Es ist eine spannende Personalie, die im Trubel nach dem Tod von Elizabeth II. fast untergeht. Die Menschen im Vereinigten Königreich haben wieder eine Queen. Königin Camilla - für viele Britinnen und Briten dürfte dieser Titel noch gewöhnungsbedürftiger sein als die neue Bezeichnung König Charles III. für den ewigen Thronfolger. Zugegeben, Camillas Titel lautet korrekt »Queen Consort« - Königsgemahlin. Doch der Begriff »Queen« bleibt hängen.
Die 75-Jährige hat damit einen Aufstieg hingelegt, der viele Jahre lang nicht erwartet wurde. Bei vielen Briten war Camilla lange geradezu verhasst, wurde sie doch wegen ihrer Affäre mit dem damaligen Prinzen Charles für dessen Trennung von der allseits beliebten Prinzessin Diana verantwortlich gemacht.
Auf Beliebtheitsskala hochgerückt
Unvergessen ist Dianas BBC-Interview, in dem sie sagte: »Wir waren zu dritt in dieser Ehe, deswegen war es ein bisschen eng.« Es war ein gewaltiger Skandal. Dass Charles in einem abgehörten Telefonat mit Camilla fabulierte, er wäre gerne ihr Tampon, machte die Sache nicht besser. »Rottweiler« oder »Pferd« waren noch die freundlichsten Spitznamen für Camilla.
Mittlerweile klettert die neue Königin in der Beliebtheitsliste der Royals langsam nach oben. In der regelmäßigen Auswertung des Meinungsforschungsinstituts Yougov lag sie zuletzt auf Platz 8, knapp hinter ihrem Ehemann, aber deutlich vor Stiefsohn Prinz Harry auf Rang 11.

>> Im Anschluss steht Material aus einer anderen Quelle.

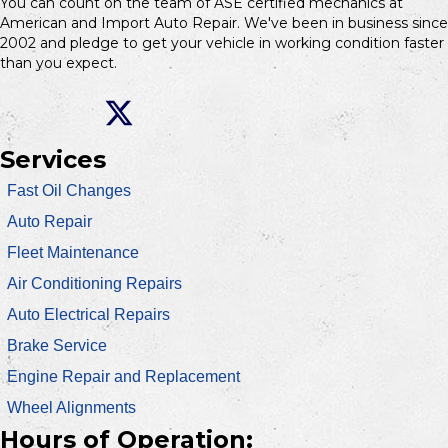
You can count on the team of ASE certified mechanics at
American and Import Auto Repair. We've been in business since
2002 and pledge to get your vehicle in working condition faster
than you expect.
Services
Fast Oil Changes
Auto Repair
Fleet Maintenance
Air Conditioning Repairs
Auto Electrical Repairs
Brake Service
Engine Repair and Replacement
Wheel Alignments
Hours of Operation:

Die konservative Zeitung »Telegraph« lobte bereits, Camilla könne der Monarchie helfen zu überleben. »Sie wurde nicht in die Royal Family hineingeboren, aber ihre «Hingabe an den König» und ihre Loyalität gegenüber Großbritannien werden sie zu einem Vorbild machen«, schrieb das Blatt. Ihre Kinder Tom und Laura sowie die Enkel werden aus der Öffentlichkeit herausgehalten.
»Den Weg, den die frühere Mrs Camilla Parker Bowles von der Mätresse zur Queen Consort an der Seite von König Charles genommen hat, war bemerkenswert und zeitweise brutal«, kommentierte der Kolumnist Richard Kay in der Zeitung »Daily Mail«. »Es bedeutete, eine Belastbarkeit und einen Sinn für Zielstrebigkeit zu erlangen, von denen nur wenige glaubten, dass sie sie besitzen könnte.«
Mit diesen Eigenschaften, so glauben Palast-Experten, habe Camilla auch Queen Elizabeth überzeugt. Harte Arbeit im Namen der Krone, Schirmherrschaften von Wohltätigkeitsorganisationen, Ehrenämter, sie wirkt authentisch mit ihrem gleichermaßen offenen wie bescheidenen Auftreten. »Camilla ist unsere erste Königin, die ihre Wocheneinkäufe bei Sainsbury's erledigte - und diese Alltäglichkeit könnte ihr größter Trumpf sein«, schreibt Kay. Der »Telegraph« betont: »Dass sie bis in ihre 50er ein relativ normales Leben führte, führt dazu, dass sie mehr darüber weiß, wie die Öffentlichkeit denkt als der beschützte Charles. All das ist genau das, was Charles braucht.«
Hochzeit mit Charles vor 17 Jahren
Seit der Hochzeit mit Charles vor 17 Jahren hatte es stets geheißen, die bürgerliche und geschiedene Camilla werde nach dem Tod der Queen den Titel einer Prinzgemahlin (Princess Consort) tragen und - nach dem Vorbild von Schwiegervater Prinz Philip - auf den höheren Titel der Queen Consort verzichten. Doch zu ihrem 70. Throngeburtstag im Februar adelte Königin Elizabeth II. die Aufsteigerin und gab ihren »ausdrücklichen Wunsch« bekannt, Camilla möge später Queen sein.
Dass die Tochter eines wohlhabenden früheren Offiziers und Geschäftsmanns nun dauerhaft in der ersten Reihe steht, daran haben sich die Briten längst gewöhnt. Bereits vor dem Tod seiner Mutter hatte Charles die Queen immer häufiger bei offiziellen Anlässen vertreten. Mit dabei: Camilla. Auch in seinen ersten Reden als König erwähnte der neue Monarch seine Frau stets: »My darling wife« - meine geliebte Ehefrau - nennt Charles sie da. »Die einzige Frau, die ihn wirklich verstehe«, so hat er Camilla einst genannt. Längst haben viele Beobachter ihren Widerstand gegen die Verbindung aufgegeben.